Of course one thing I noticed is that you said you pay $30 for your landline just for your TiVo. If you switched to Dish and did away with your landline you'd still be saving $25 a month. Sure the extra $5 for no phone line might be a bit of a nuisance, but it seems to me you'd still net $25 a month.


----------



## Stewart Vernon (Jan 7, 2005)

BobaBird said:


> Dish decided that their lax enforcement of the phone line requirement was causing them serious problems (lost revenue due to account stacking?) and also wished not to give up the AO revenue (I really doubt it costs $5/mo to keep a computer record and transmit it in the authorization stream). What to do? Charge an "Additional Outlet Programming Access Fee" for the second output (preserve revenue) but waive it if a phone line is connected (location control, possible because there are no uncovered expenses). It's a fee that is added to your bill, not a credit that is taken off.
> 
> I suspect you are confused because you want to accept the party line and are now trying to reconcile that with your own observations. The fact that you didn't offer an analogy tells me you may have doubts  . If the fee is tied directly to the presence of a phone line, how is it not a phone line fee?


You missed what I was confused about...

How can Dish say the following:

1. IF you connect a phone line, we will waive the $5 additional outlet fee for the 2nd tuner.

2. You MUST connect a phone line to every receiver.

Statement #2 overrides statement #1!

If a person has a dual-tuner receiver... chooses not to connect to a phone line, and pays the $5 second outlet fee... but then is audited for not having a phone line connection... what happens?

Dish seems to be waffling here... either the phone line is required or it is not! They can't say "you can pay $5 extra OR connect a phone line" and then say the phone line is required.

IF the option exists to pay $5 and not connect a phone line... then they aren't requiring the phone line... and thus, an audit for anyone on any of these receivers shouldn't be made because Dish has told them they don't have to connect the phone line if they pay the $5.
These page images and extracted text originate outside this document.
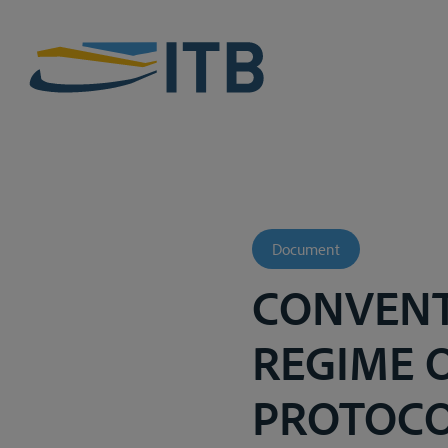
Document
CONVENT
REGIME 
PROTOCO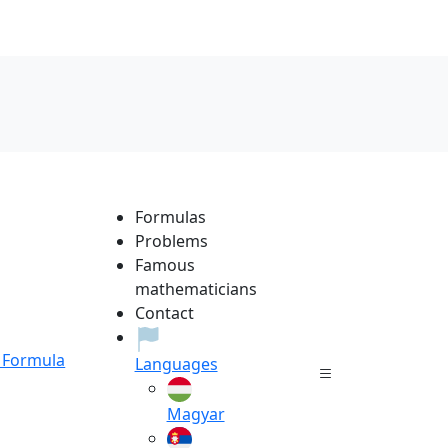
Formulas
Problems
Famous
mathematicians
Contact
Formula
Languages
Magyar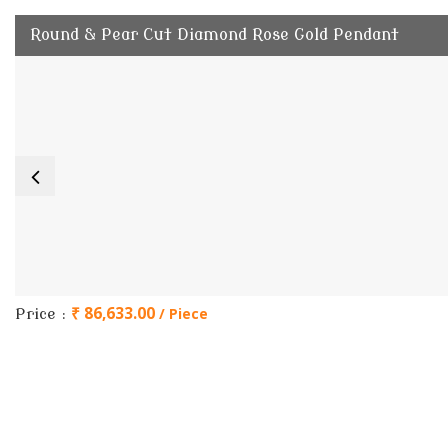
Round & Pear Cut Diamond Rose Gold Pendant
₹ 86,633.00
/ Piece
Price :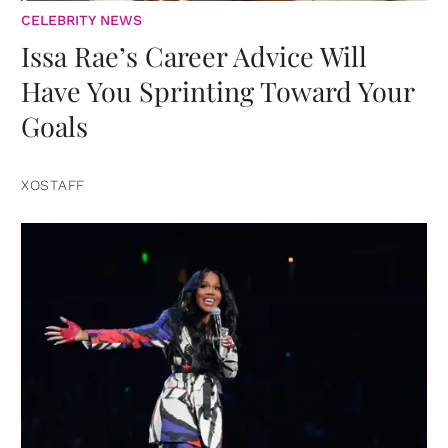
CELEBRITY NEWS
Issa Rae’s Career Advice Will
Have You Sprinting Toward Your
Goals
XOSTAFF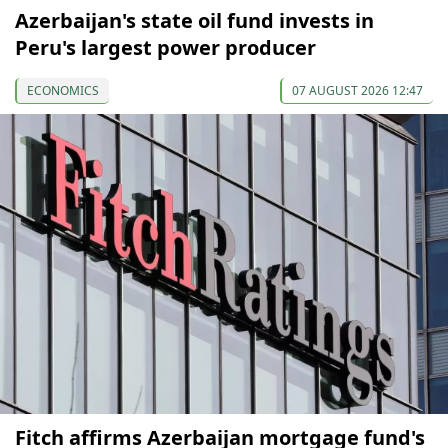
Azerbaijan's state oil fund invests in
Peru's largest power producer
ECONOMICS
07 AUGUST 2026 12:47
Fitch affirms Azerbaijan mortgage fund's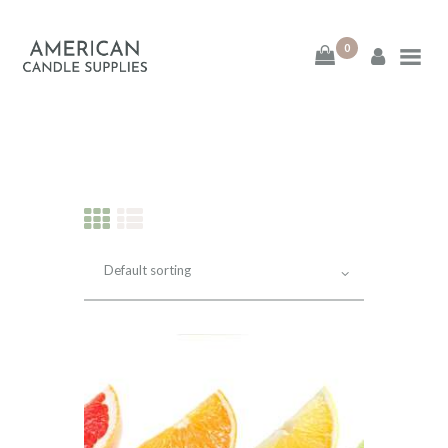
0
American Candle
Supplies
American Candle Supplies
HOME
SHOP
ABOUT
CONTACT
That's what I'm confused about... because it seems like the audit group has audited some people with 942s and told them that all must be connected to a phone line.


----------



## James Long (Apr 17, 2003)

HDMe said:


> 2. You MUST connect a phone line to every receiver.
> 1. IF you connect a phone line, we will waive the $5 additional outlet fee for the 2nd tuner.


I like it better that way around. It serves as a reward for following the rule. What is missing from those two lines is the punishment for not following the rule:

3. IF you do not connect a phone line to ALL of your receivers we may disable any or all of your receivers until you have brought your receivers into compliance and verified the location of ALL of your receivers.

JL


----------



## KingLoop (Mar 3, 2005)

mya23rd said:


> Thanks guys. I'm not really feeling lucky. I really thought that Dish Net stopped doing that whole 5 dollar charge. I don't get it. Don't they realize fewer adn fewer people have landlines. Thats definitely a disadvantage compared to cable especially when you consider that more people are relying solely on their cell phones. I remember earing somewhere that DirecTV is moving to phase out the requirement for phone lines. Apparently many customers have been complaining and rightly so. I don't know when DTV will phase out that requirement. But I assume they will just stop requiring that fee and download everything to receivers through the satellite.


Before you complain about that $5 fee why don't you first figure out how much your dish network bill would be in comparison to your current DirecTv bill and land line phone bill combined. So get E*, cancel your house phone, add some international channels, and end up spending less per month on your TV. Seems line a NO BRAINER to me.


----------



## BobaBird (Mar 31, 2002)

HDMe, I see what you're saying. This isn't just some CSR, sub-contracted installer, or discussion forum saying you can get away with ignoring statement 2. Statement 1 comes from them but then the audit team comes along and applies statement 2 without regard to statement 1 or a Dish granted RV/Trucker exemption.

JL, avoiding a penalty isn't much of a reward, it's just the way things should be.


----------